Did the packet captures show what destination IP(s) were the traffic culprit?

Are you using their Flexible Data plan? Looks like the impact of 1.4 MB/day could be approximately $14/mo per device. I could see how that might add up with hundreds or thousands BR1 Mini’s embedded within some IOT-devices. Are you able to further quantify the impact of this in that way? That might help understand the urgency… Because just at face-value 1.4 MB/day hardly seems excessive.

Hi Philip - welcome to the forum. That’s quite a first post…

as Erik mentions, 1.4MBps a day isn’t as huge amount for a typically high bandwidth device like a BR1 Mini. You must be paying per mb for your data.

Kudos to Hologram for the assist. I’d be interested to learn what traffic the BR1 is generating - what did they say?
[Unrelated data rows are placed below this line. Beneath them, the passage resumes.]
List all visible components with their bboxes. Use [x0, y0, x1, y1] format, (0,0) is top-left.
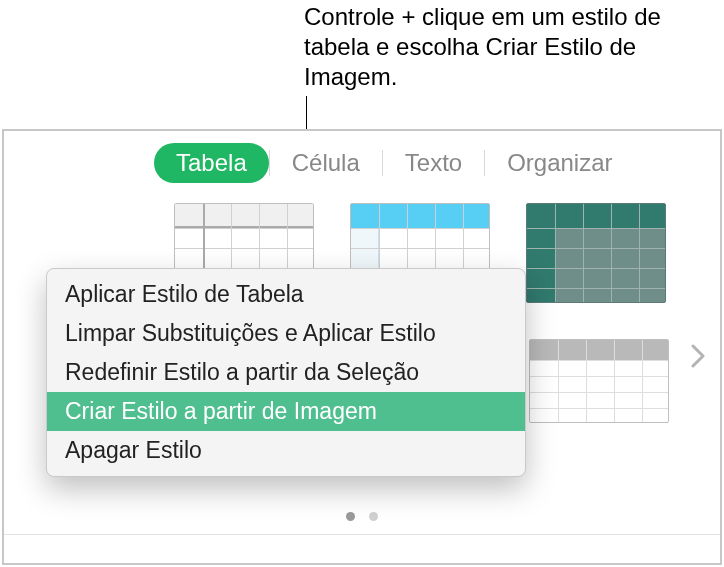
tab-texto[interactable]: Texto: [383, 143, 484, 183]
page-dot-2[interactable]: [369, 512, 378, 521]
menu-item-limpar-substituicoes[interactable]: Limpar Substituições e Aplicar Estilo: [47, 314, 525, 353]
table-styles-row-2: [529, 339, 700, 423]
tab-celula[interactable]: Célula: [270, 143, 382, 183]
menu-item-redefinir-estilo[interactable]: Redefinir Estilo a partir da Seleção: [47, 353, 525, 392]
style-page-dots: [4, 512, 720, 521]
menu-item-aplicar-estilo[interactable]: Aplicar Estilo de Tabela: [47, 275, 525, 314]
chevron-right-icon: [691, 343, 705, 375]
page-dot-1[interactable]: [346, 512, 355, 521]
table-style-teal[interactable]: [526, 203, 666, 303]
menu-item-criar-estilo-imagem[interactable]: Criar Estilo a partir de Imagem: [47, 392, 525, 431]
callout-text: Controle + clique em um estilo de tabela…: [304, 2, 714, 92]
styles-next-arrow[interactable]: [684, 339, 712, 379]
divider: [4, 534, 720, 535]
menu-item-apagar-estilo[interactable]: Apagar Estilo: [47, 431, 525, 470]
inspector-tabs: Tabela Célula Texto Organizar: [154, 141, 710, 185]
table-style-context-menu: Aplicar Estilo de Tabela Limpar Substitu…: [46, 268, 526, 477]
tab-tabela[interactable]: Tabela: [154, 143, 269, 183]
tab-organizar[interactable]: Organizar: [485, 143, 634, 183]
table-style-gray[interactable]: [529, 339, 669, 423]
I’ve been working with Peplink for a while now and so I very rarely need to submit support tickets to Peplink engineering. When I do, half are me being an idiot and a missing a very simple configuration step (because I’m in a rush, or because the customer I’m supporting has configured something in a totally unexpected way that I just wouldn’t have thought about it). Engineering treat us all like idiots when we log tickets because often we are. Don’t take offence.

Working with them to get to the bottom of the issue is what makes the product better but also shows them that you’re not an idiot for the next time you need support.

I’m confident that now armed with the information they need, Peplink engineering will be taking a very close interest in your issue. Best of luck and do keep us updated here!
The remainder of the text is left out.